◆ WORK ORDER ◆
Using the data below, restate exactly every line from the one with "Coverage Map (445, 1996)" up to and including the one with "[Next] (841, 1296)". No picture belongs in it.

◆ INPUT FOR THIS TASK ◆
[Start of section]

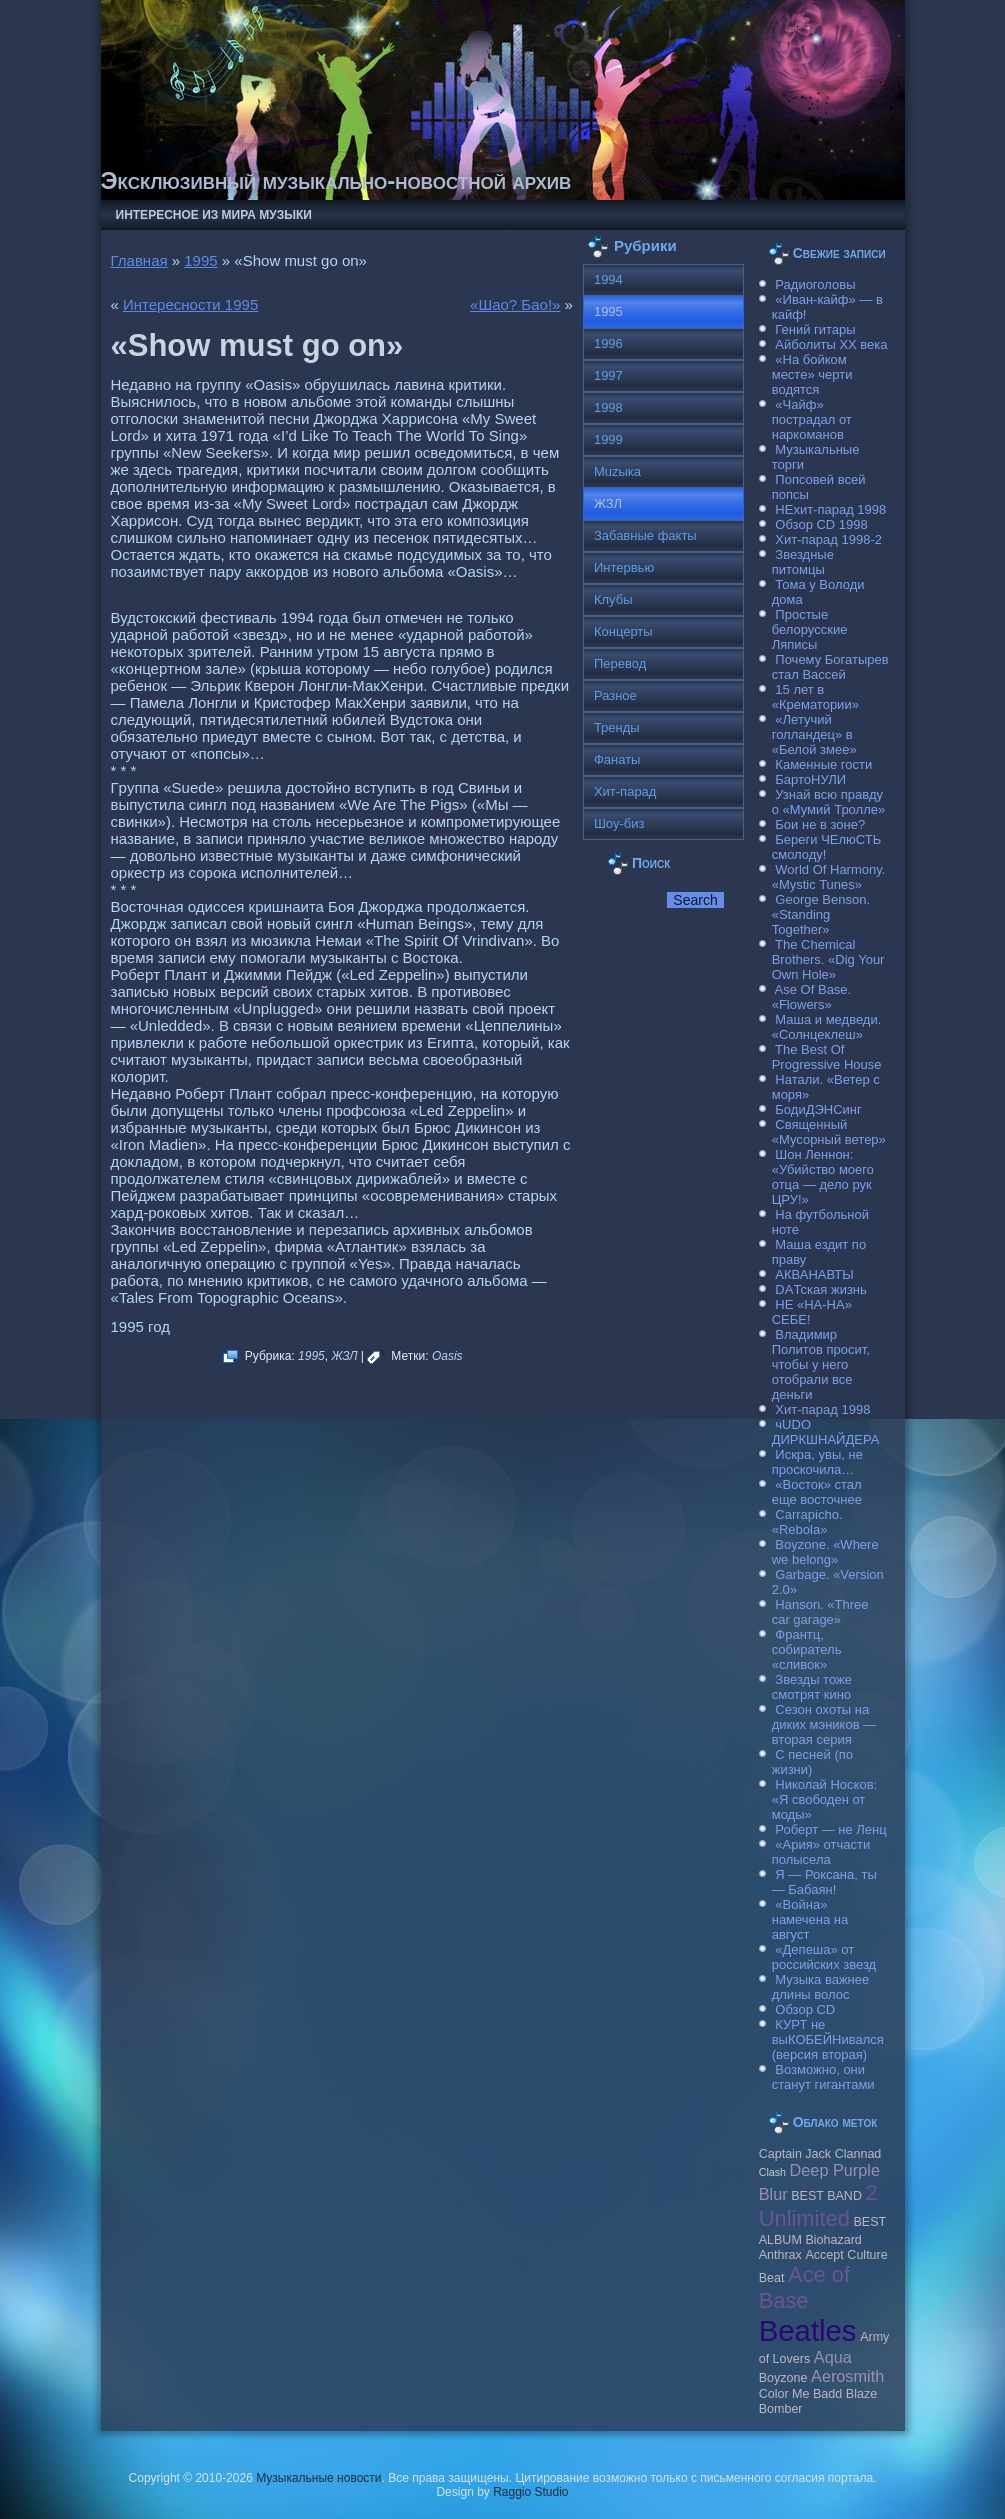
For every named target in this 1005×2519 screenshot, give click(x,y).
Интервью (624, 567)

[End of section]
[Start of section]

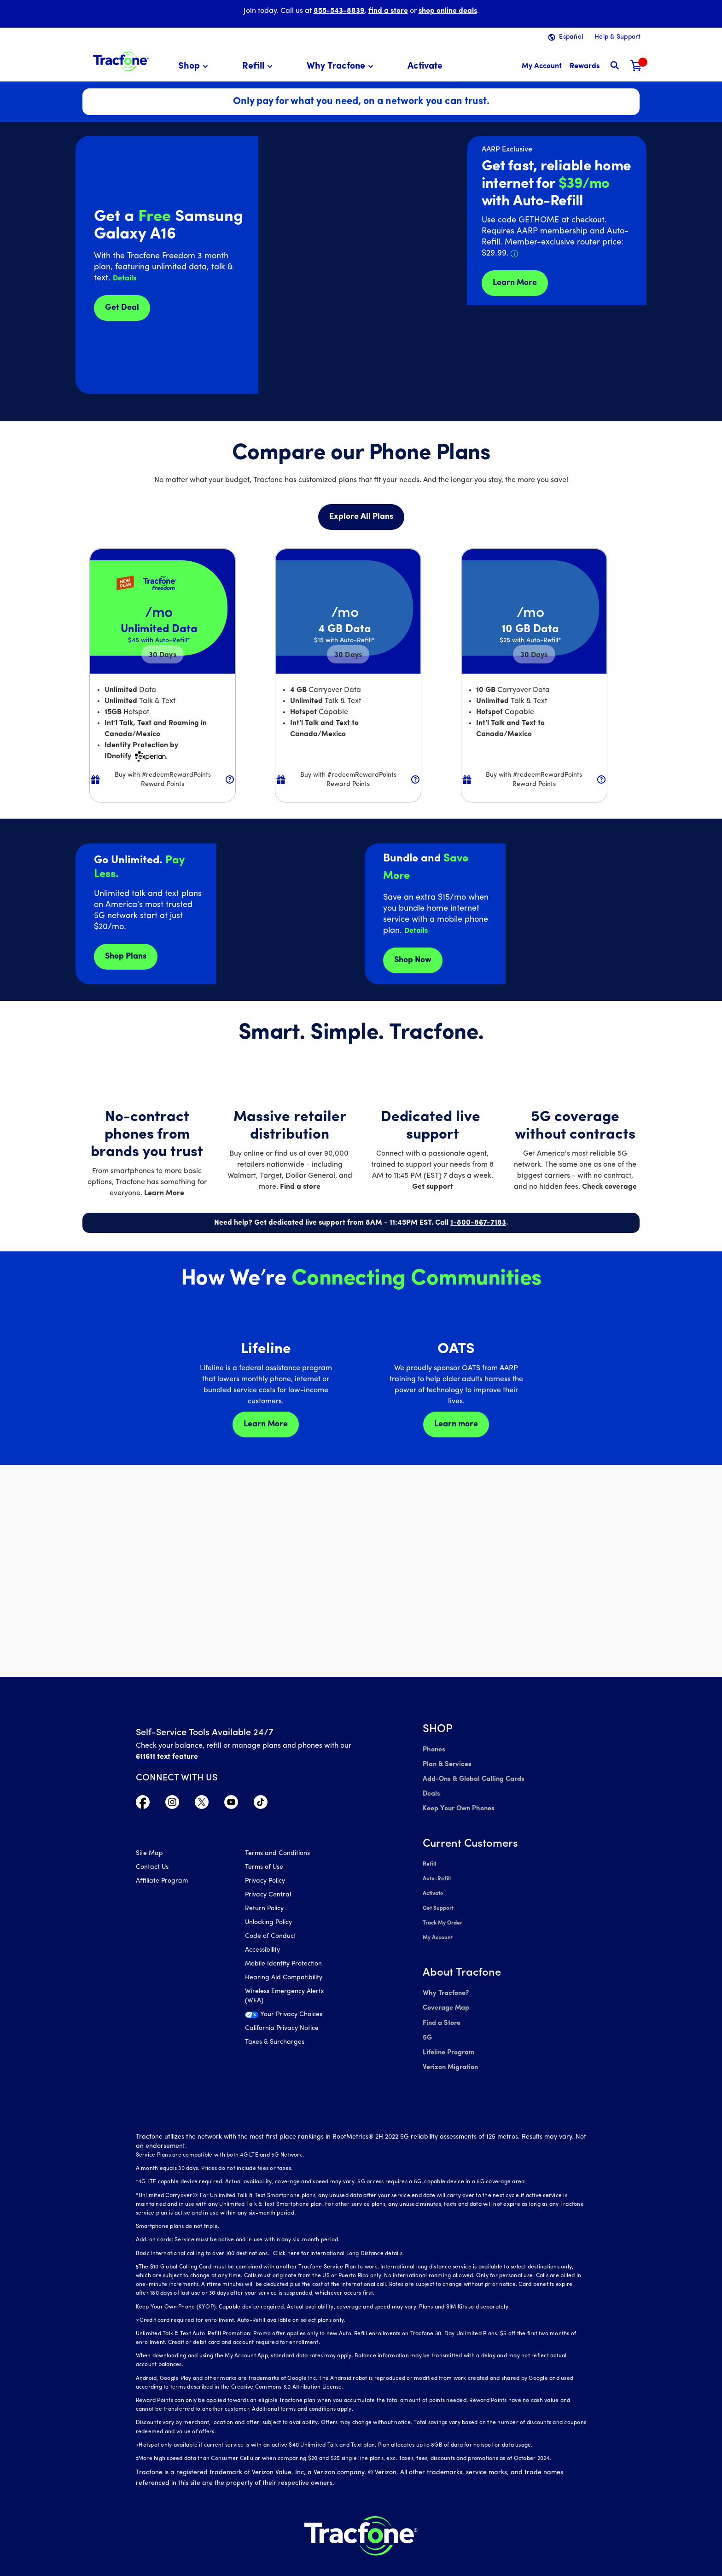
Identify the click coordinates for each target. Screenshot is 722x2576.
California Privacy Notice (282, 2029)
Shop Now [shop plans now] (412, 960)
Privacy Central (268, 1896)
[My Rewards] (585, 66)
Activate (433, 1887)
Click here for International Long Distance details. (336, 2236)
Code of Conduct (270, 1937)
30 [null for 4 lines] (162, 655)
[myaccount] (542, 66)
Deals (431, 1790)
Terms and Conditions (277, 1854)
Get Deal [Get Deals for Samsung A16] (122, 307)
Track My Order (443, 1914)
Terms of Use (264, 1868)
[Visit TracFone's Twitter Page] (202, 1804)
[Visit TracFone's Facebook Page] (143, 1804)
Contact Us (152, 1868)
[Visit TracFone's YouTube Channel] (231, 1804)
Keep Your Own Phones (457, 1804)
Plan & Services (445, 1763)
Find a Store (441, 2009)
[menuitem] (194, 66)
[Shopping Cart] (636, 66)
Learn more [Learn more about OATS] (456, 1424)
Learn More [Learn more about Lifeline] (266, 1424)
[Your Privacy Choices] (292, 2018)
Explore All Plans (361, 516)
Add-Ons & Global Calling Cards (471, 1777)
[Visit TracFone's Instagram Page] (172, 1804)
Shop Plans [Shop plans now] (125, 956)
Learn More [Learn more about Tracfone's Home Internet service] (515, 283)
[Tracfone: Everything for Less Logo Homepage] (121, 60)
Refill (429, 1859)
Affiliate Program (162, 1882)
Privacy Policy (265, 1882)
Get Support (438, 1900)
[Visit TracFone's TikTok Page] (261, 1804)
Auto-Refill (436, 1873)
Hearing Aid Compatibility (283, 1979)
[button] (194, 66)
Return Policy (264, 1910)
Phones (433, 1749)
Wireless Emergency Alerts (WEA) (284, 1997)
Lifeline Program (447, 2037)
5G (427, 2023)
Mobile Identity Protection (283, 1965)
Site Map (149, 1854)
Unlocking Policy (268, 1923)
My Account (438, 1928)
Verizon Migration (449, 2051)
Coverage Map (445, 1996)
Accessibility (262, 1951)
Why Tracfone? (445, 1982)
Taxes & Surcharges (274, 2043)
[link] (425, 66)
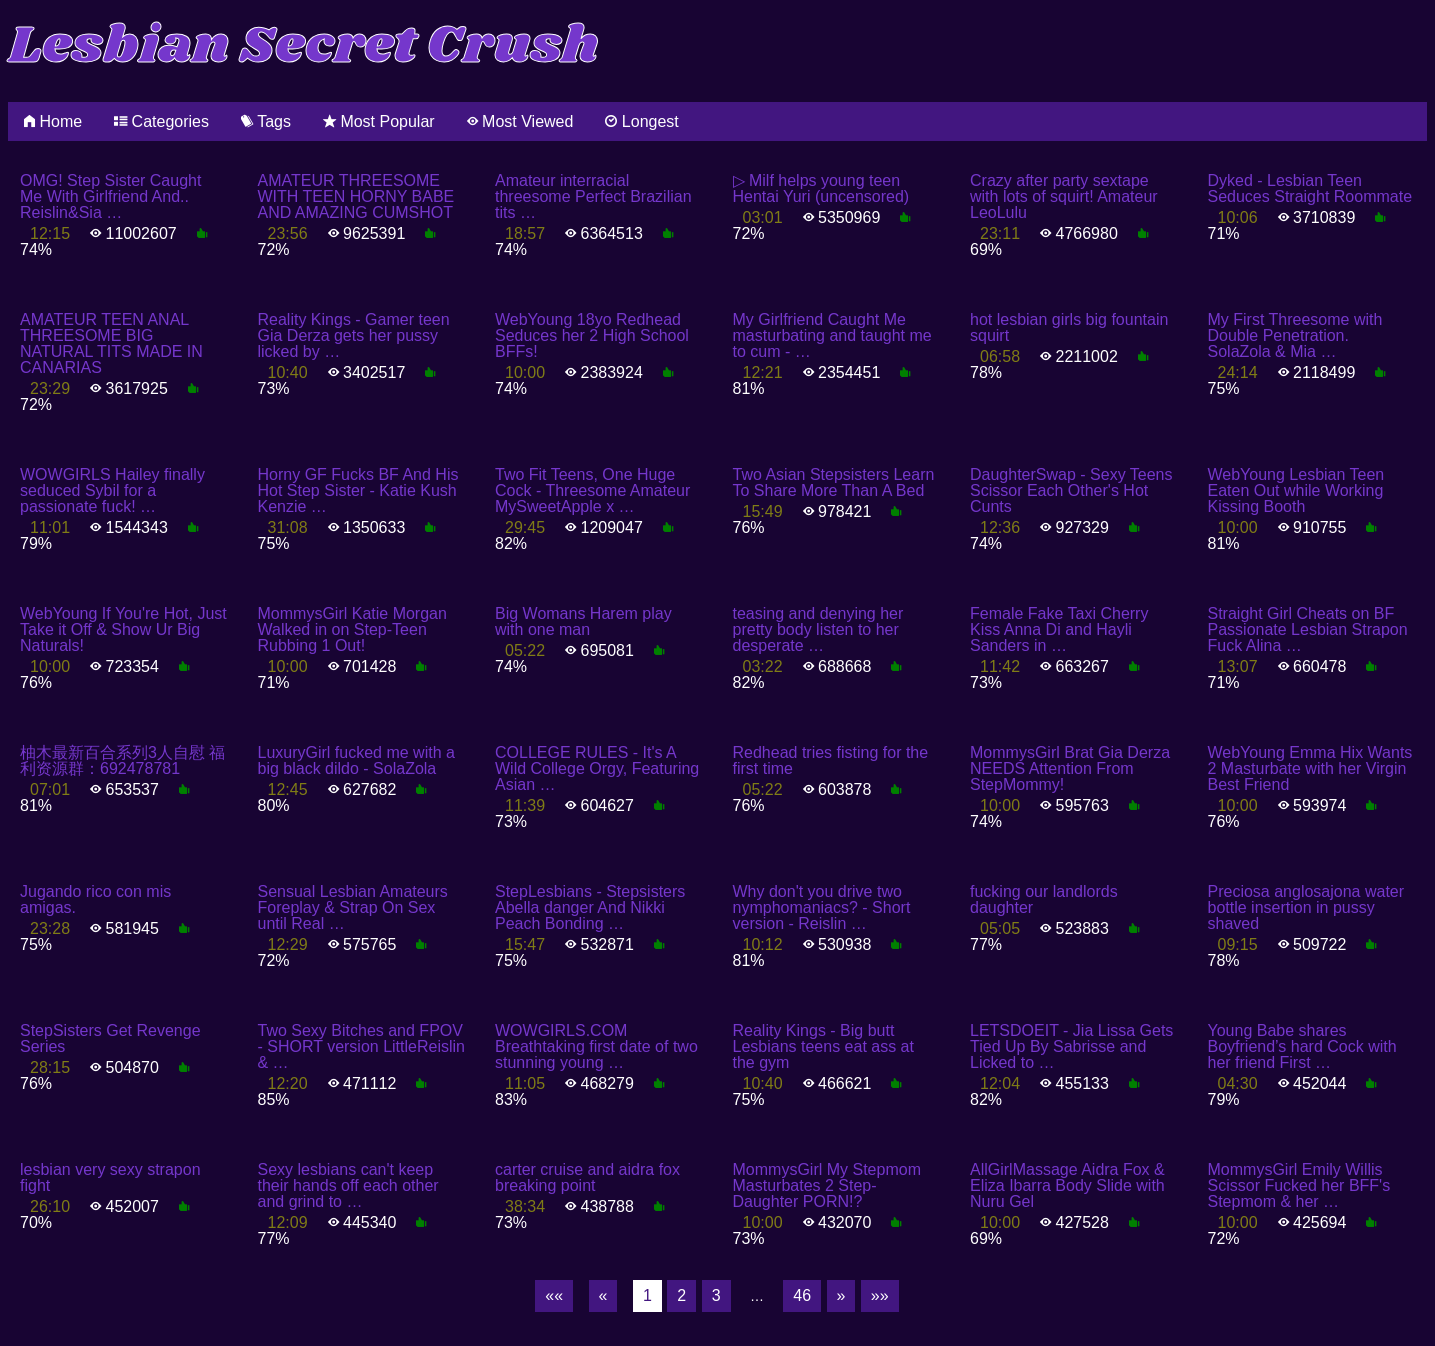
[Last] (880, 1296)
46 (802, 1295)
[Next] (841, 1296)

[End of section]
[Start of section]

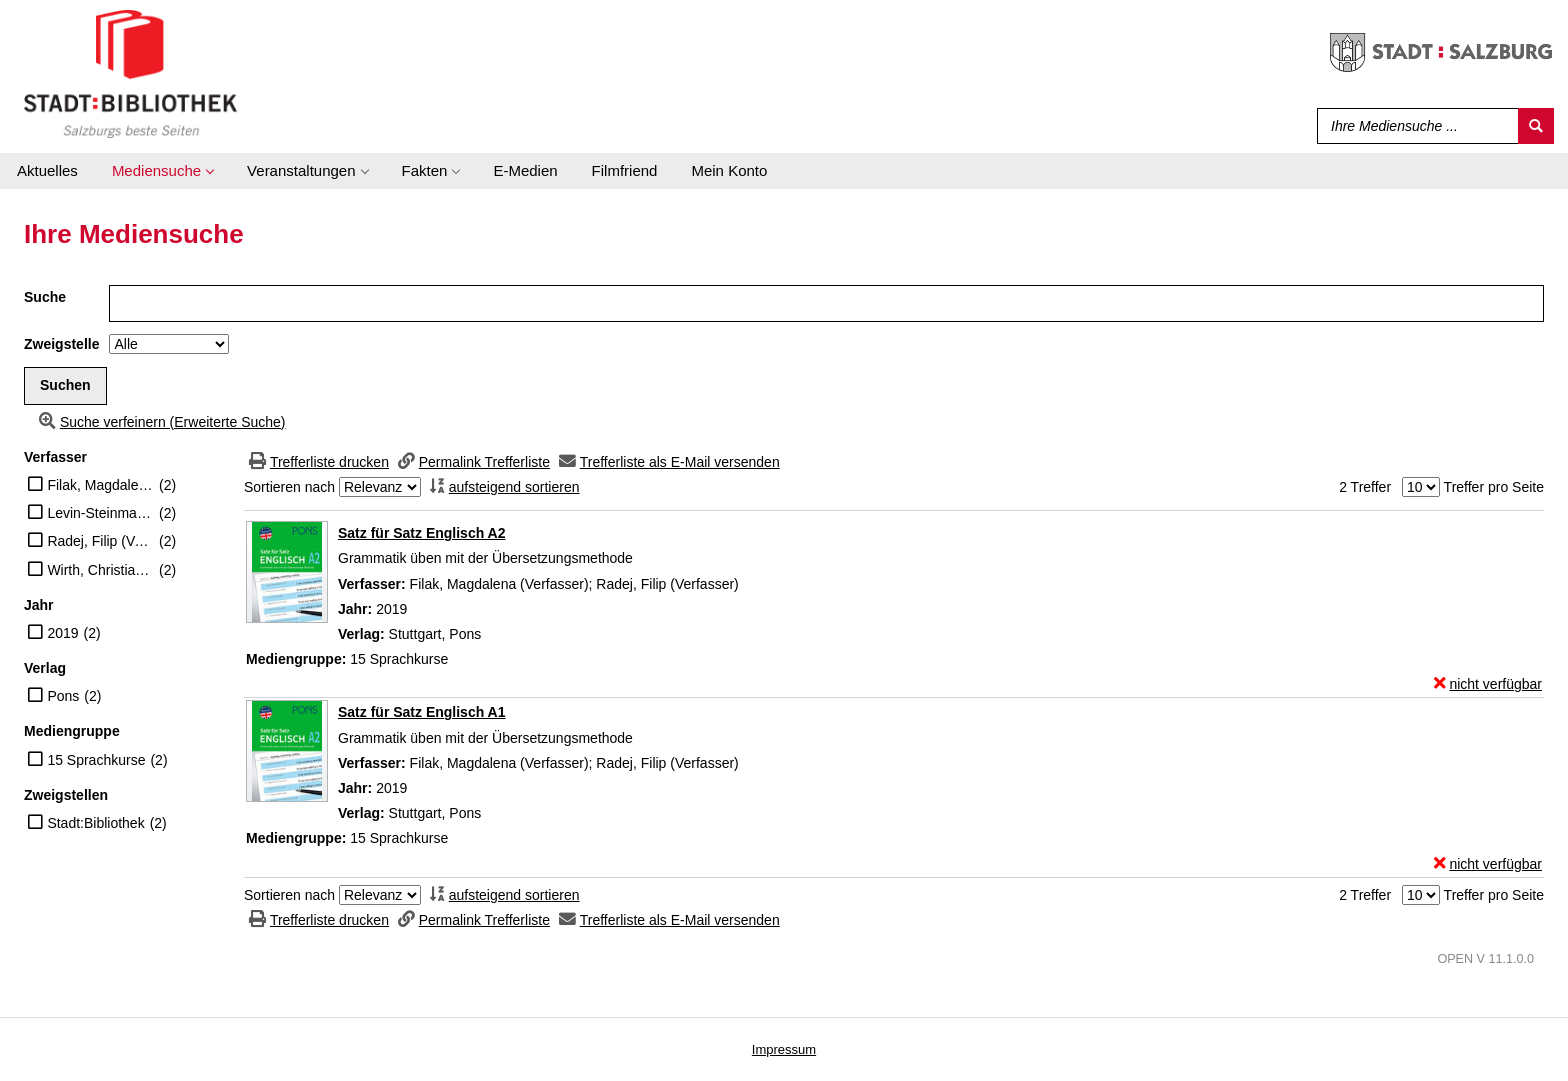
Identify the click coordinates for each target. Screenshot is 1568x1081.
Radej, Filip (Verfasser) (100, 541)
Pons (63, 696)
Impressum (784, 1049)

[End of section]

◆ RESULT BELOW ◆
Coverage Map (445, 1996)
Accessibility (262, 1951)
Why Tracfone? (445, 1982)
Taxes & Surcharges (274, 2043)
[link] (425, 66)
[Last] (880, 1296)
46 (802, 1295)
[Next] (841, 1296)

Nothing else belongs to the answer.